**Task description:**
What is needed is an exact repeat of the lines from the line containing "Look at this image. Find" through the final line of the entries below, and nothing else.

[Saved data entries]
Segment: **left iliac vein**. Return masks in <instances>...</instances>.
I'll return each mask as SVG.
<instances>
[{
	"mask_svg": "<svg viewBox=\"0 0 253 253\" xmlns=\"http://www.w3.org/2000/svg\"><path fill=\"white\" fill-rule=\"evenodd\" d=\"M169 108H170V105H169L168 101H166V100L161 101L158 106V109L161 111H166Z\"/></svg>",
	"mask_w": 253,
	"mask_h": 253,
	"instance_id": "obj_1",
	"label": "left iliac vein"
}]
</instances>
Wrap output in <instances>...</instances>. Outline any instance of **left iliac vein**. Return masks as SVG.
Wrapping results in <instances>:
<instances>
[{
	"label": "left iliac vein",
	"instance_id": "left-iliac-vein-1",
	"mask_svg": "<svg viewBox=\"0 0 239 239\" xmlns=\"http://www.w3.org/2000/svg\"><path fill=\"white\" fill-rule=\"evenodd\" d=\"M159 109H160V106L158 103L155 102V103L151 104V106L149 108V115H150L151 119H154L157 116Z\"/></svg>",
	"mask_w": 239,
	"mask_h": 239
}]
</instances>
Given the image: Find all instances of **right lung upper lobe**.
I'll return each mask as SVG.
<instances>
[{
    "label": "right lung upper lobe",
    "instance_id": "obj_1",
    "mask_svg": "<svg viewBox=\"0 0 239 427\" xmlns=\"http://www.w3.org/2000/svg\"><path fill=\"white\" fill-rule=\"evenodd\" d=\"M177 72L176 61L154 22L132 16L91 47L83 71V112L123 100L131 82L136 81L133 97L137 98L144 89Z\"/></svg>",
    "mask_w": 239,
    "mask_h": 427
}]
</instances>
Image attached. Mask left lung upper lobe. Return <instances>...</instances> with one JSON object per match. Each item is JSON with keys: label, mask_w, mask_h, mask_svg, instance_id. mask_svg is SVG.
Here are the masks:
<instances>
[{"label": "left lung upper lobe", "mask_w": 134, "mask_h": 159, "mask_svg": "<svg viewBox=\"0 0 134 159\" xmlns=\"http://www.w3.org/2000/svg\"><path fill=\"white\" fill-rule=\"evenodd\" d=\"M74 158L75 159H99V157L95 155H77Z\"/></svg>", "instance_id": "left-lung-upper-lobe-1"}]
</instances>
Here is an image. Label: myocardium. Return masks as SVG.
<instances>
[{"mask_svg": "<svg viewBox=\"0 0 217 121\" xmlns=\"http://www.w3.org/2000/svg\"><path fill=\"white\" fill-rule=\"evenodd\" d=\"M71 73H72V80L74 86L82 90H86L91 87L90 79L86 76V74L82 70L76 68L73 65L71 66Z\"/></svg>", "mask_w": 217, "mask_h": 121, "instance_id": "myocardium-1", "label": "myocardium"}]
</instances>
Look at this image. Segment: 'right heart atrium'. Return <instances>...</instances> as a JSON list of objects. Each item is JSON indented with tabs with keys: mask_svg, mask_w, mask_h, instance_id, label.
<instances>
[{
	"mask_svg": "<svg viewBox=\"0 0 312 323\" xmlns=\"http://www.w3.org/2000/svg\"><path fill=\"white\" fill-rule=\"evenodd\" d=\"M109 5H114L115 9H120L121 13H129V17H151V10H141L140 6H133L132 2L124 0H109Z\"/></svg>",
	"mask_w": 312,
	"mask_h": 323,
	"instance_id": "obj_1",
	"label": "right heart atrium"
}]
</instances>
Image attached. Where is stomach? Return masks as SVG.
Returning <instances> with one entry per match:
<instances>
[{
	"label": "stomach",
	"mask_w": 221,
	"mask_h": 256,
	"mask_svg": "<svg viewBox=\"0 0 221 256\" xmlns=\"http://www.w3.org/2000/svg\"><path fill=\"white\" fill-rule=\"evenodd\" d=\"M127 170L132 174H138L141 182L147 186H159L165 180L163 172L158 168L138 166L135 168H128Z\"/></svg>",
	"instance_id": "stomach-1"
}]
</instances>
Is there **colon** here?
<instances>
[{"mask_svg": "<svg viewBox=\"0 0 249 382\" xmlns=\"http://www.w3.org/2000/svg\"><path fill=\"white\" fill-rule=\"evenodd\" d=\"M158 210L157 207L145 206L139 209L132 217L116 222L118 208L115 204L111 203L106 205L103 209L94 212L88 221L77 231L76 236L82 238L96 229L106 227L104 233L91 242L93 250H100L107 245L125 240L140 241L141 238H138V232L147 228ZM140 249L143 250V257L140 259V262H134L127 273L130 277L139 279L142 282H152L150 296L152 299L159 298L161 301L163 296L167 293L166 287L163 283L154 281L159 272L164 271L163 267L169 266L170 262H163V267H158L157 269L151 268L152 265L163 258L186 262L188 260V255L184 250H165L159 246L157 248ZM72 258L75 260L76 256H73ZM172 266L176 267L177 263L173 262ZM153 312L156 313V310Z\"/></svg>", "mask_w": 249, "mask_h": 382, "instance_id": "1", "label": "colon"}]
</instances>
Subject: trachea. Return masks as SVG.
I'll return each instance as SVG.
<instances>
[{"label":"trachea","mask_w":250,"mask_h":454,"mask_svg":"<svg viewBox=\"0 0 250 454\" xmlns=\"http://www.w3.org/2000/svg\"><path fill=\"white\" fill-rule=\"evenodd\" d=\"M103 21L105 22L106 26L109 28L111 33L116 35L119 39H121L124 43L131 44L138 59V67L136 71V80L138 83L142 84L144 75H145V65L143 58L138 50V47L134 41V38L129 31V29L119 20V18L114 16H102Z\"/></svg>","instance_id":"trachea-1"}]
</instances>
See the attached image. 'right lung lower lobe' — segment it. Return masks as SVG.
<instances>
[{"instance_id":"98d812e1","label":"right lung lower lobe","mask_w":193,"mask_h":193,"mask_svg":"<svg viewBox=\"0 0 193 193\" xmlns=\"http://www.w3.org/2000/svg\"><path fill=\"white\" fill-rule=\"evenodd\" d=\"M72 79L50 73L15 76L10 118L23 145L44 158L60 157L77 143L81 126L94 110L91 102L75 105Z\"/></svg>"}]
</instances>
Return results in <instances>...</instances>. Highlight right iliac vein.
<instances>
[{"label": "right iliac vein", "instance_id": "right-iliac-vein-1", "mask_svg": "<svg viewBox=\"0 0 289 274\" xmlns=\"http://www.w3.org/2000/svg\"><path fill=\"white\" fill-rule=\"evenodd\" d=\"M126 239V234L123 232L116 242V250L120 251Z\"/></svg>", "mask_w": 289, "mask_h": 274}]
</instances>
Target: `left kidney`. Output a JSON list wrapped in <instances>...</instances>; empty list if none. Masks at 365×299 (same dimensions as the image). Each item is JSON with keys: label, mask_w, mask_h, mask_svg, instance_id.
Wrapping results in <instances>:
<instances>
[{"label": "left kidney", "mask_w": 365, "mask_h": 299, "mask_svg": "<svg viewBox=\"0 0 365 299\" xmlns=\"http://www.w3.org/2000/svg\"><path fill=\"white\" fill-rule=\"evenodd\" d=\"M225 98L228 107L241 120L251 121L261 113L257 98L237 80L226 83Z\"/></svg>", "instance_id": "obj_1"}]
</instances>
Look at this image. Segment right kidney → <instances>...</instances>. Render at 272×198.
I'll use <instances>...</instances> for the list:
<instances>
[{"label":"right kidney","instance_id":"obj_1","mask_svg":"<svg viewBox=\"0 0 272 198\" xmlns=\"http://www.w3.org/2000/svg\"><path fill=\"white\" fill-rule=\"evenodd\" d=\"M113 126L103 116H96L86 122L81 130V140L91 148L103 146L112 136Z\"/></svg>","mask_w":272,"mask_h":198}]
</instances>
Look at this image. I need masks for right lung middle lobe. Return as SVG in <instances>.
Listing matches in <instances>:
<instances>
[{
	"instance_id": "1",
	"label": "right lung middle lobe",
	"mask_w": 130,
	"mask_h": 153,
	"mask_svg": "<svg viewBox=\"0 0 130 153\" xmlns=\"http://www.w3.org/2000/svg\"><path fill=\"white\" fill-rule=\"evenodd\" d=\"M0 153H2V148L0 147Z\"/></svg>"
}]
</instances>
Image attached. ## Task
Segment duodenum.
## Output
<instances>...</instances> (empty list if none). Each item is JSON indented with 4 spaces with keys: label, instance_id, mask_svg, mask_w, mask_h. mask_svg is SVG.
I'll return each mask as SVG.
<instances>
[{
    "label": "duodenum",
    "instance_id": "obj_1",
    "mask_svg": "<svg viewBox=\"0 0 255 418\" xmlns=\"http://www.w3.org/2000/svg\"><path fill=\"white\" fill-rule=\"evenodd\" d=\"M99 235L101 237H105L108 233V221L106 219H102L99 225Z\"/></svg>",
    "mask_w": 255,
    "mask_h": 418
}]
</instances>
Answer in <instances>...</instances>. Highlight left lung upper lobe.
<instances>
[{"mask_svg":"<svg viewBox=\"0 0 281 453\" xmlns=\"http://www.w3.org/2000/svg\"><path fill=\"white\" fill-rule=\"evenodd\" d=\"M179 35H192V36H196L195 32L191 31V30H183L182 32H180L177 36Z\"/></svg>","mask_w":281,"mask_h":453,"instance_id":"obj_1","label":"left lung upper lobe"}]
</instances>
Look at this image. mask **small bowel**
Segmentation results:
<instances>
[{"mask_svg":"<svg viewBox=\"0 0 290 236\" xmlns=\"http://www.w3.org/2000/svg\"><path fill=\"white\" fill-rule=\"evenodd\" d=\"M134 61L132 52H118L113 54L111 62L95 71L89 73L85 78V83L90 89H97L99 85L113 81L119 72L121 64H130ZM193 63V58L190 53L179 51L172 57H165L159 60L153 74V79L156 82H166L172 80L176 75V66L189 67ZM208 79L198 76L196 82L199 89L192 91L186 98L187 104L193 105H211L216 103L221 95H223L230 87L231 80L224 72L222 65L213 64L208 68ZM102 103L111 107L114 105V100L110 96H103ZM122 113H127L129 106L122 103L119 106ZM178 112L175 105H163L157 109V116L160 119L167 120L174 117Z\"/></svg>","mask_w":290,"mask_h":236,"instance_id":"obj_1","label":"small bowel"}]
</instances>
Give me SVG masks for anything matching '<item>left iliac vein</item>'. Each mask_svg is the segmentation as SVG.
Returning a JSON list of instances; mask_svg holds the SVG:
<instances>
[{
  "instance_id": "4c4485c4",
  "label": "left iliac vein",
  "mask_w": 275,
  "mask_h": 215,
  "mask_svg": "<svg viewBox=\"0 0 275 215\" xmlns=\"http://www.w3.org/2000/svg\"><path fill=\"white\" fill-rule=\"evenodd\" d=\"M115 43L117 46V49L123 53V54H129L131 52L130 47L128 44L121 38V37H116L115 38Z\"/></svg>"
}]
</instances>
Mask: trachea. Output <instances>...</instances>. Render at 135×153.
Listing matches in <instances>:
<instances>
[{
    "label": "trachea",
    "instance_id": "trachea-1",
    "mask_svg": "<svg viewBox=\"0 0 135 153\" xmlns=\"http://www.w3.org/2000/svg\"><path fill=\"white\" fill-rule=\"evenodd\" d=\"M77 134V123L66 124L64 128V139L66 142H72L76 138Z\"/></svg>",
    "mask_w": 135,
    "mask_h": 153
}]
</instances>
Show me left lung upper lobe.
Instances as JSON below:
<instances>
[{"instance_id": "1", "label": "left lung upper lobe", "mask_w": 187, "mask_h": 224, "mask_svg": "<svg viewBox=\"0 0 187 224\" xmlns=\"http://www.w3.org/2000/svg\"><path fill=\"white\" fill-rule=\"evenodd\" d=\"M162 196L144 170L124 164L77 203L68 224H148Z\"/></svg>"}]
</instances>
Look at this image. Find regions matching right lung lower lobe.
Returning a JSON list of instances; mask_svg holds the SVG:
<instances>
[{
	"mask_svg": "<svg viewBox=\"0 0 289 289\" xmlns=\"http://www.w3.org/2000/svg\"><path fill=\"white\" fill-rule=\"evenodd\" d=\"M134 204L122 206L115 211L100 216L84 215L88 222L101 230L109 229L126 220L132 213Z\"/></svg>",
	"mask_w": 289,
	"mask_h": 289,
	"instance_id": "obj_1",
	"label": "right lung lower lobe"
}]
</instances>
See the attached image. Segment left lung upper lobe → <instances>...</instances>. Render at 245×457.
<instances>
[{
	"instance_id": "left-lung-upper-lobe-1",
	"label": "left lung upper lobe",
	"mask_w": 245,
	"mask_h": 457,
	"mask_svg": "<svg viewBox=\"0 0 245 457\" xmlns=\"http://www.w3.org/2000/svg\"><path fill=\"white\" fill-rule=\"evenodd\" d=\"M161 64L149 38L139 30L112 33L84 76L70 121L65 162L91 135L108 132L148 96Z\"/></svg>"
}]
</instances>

**Response for this exercise:**
Look at this image. Find regions matching right lung lower lobe.
Returning a JSON list of instances; mask_svg holds the SVG:
<instances>
[{
	"mask_svg": "<svg viewBox=\"0 0 289 289\" xmlns=\"http://www.w3.org/2000/svg\"><path fill=\"white\" fill-rule=\"evenodd\" d=\"M134 204L122 206L115 211L100 216L84 215L88 222L101 230L109 229L126 220L132 213Z\"/></svg>",
	"mask_w": 289,
	"mask_h": 289,
	"instance_id": "obj_1",
	"label": "right lung lower lobe"
}]
</instances>
See the attached image. Segment left lung upper lobe → <instances>...</instances>. Render at 245×457.
<instances>
[{
	"instance_id": "left-lung-upper-lobe-1",
	"label": "left lung upper lobe",
	"mask_w": 245,
	"mask_h": 457,
	"mask_svg": "<svg viewBox=\"0 0 245 457\" xmlns=\"http://www.w3.org/2000/svg\"><path fill=\"white\" fill-rule=\"evenodd\" d=\"M161 64L149 38L139 30L112 33L84 76L70 121L65 162L91 135L108 132L148 96Z\"/></svg>"
}]
</instances>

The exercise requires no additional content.